TRY IT:
In the records below, the lines between the one holding "Warum ist Ihr alter Schrott so" and the one holding "aanwezigheid op een subtiele manier wordt", inclusive, are to be transcribed exactly; no pictures are to be included.
[Start of Attachment]
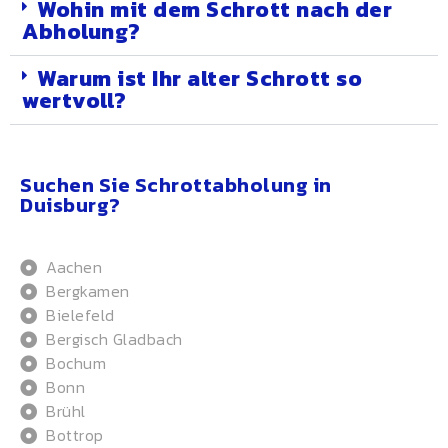
Wohin mit dem Schrott nach der
Abholung?
Warum ist Ihr alter Schrott so
wertvoll?
Suchen Sie Schrottabholung in
Duisburg?
Aachen
Bergkamen
Bielefeld
Bergisch Gladbach
Bochum
Bonn
Brühl
Bottrop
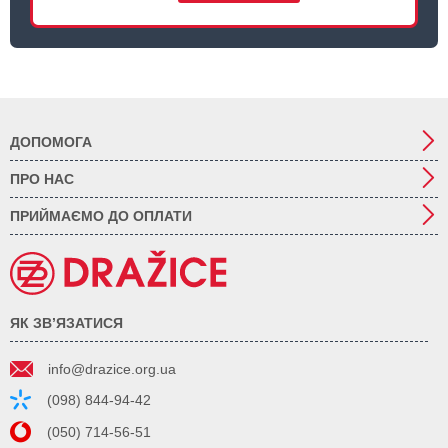
ДОПОМОГА
ПРО НАС
ПРИЙМАЄМО ДО ОПЛАТИ
ЯК ЗВ’ЯЗАТИСЯ
info@drazice.org.ua
(098) 844-94-42
(050) 714-56-51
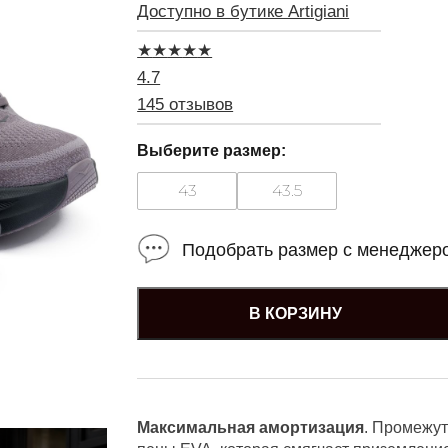
Доступно в бутике Artigiani
★
★
★
★
★
4.7
145 отзывов
Выберите размер:
43
43.5
Подобрать размер с менеджер
В КОРЗИНУ
Максимальная амортизация
. Промежут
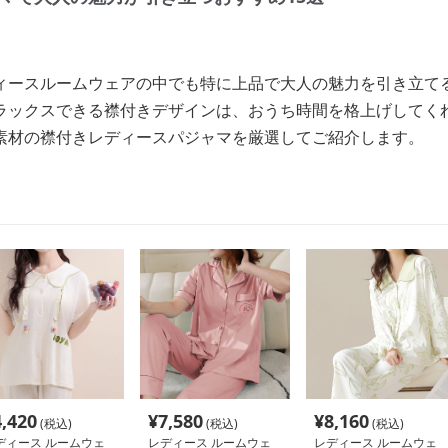
ィースルームウェアの中でも特に上品で大人の魅力を引き立て
ラックスできる襟付きデザインは、おうち時間を格上げしてく
素材の襟付きレディースパジャマを厳選してご紹介します。
4,420
¥
7,580
¥
8,160
(税込)
(税込)
(税込)
ディース ルームウェ
レディース ルームウェ
レディース ルームウェ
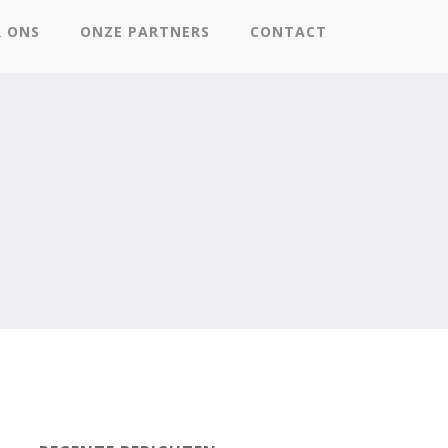
R ONS
ONZE PARTNERS
CONTACT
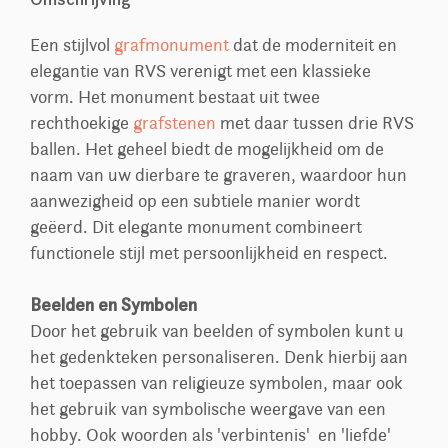
Een stijlvol
grafmonument
dat de moderniteit en
elegantie van RVS verenigt met een klassieke
vorm. Het monument bestaat uit twee
rechthoekige
grafstenen
met daar tussen drie RVS
ballen. Het geheel biedt de mogelijkheid om de
naam van uw dierbare te graveren, waardoor hun
aanwezigheid op een subtiele manier wordt
geëerd. Dit elegante monument combineert
functionele stijl met persoonlijkheid en respect.
Beelden en Symbolen
Door het gebruik van beelden of symbolen kunt u
het gedenkteken personaliseren. Denk hierbij aan
het toepassen van religieuze symbolen, maar ook
het gebruik van symbolische weergave van een
hobby. Ook woorden als 'verbintenis' en 'liefde'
[End of Attachment]
TASK OUTPUT:
Warum ist Ihr alter Schrott so
wertvoll?
Suchen Sie Schrottabholung in
Duisburg?
Aachen
Bergkamen
Bielefeld
Bergisch Gladbach
Bochum
Bonn
Brühl
Bottrop
ДОПОМОГА
ПРО НАС
ПРИЙМАЄМО ДО ОПЛАТИ
ЯК ЗВ’ЯЗАТИСЯ
info@drazice.org.ua
(098) 844-94-42
(050) 714-56-51
Доступно в бутике Artigiani
★
★
★
★
★
4.7
145 отзывов
Выберите размер:
43
43.5
Подобрать размер с менеджер
В КОРЗИНУ
Максимальная амортизация
. Промежут
ィースルームウェアの中でも特に上品で大人の魅力を引き立て
ラックスできる襟付きデザインは、おうち時間を格上げしてく
素材の襟付きレディースパジャマを厳選してご紹介します。
4,420
¥
7,580
¥
8,160
(税込)
(税込)
(税込)
ディース ルームウェ
レディース ルームウェ
レディース ルームウェ
R ONS
ONZE PARTNERS
CONTACT
Een stijlvol
grafmonument
dat de moderniteit en
elegantie van RVS verenigt met een klassieke
vorm. Het monument bestaat uit twee
rechthoekige
grafstenen
met daar tussen drie RVS
ballen. Het geheel biedt de mogelijkheid om de
naam van uw dierbare te graveren, waardoor hun
aanwezigheid op een subtiele manier wordt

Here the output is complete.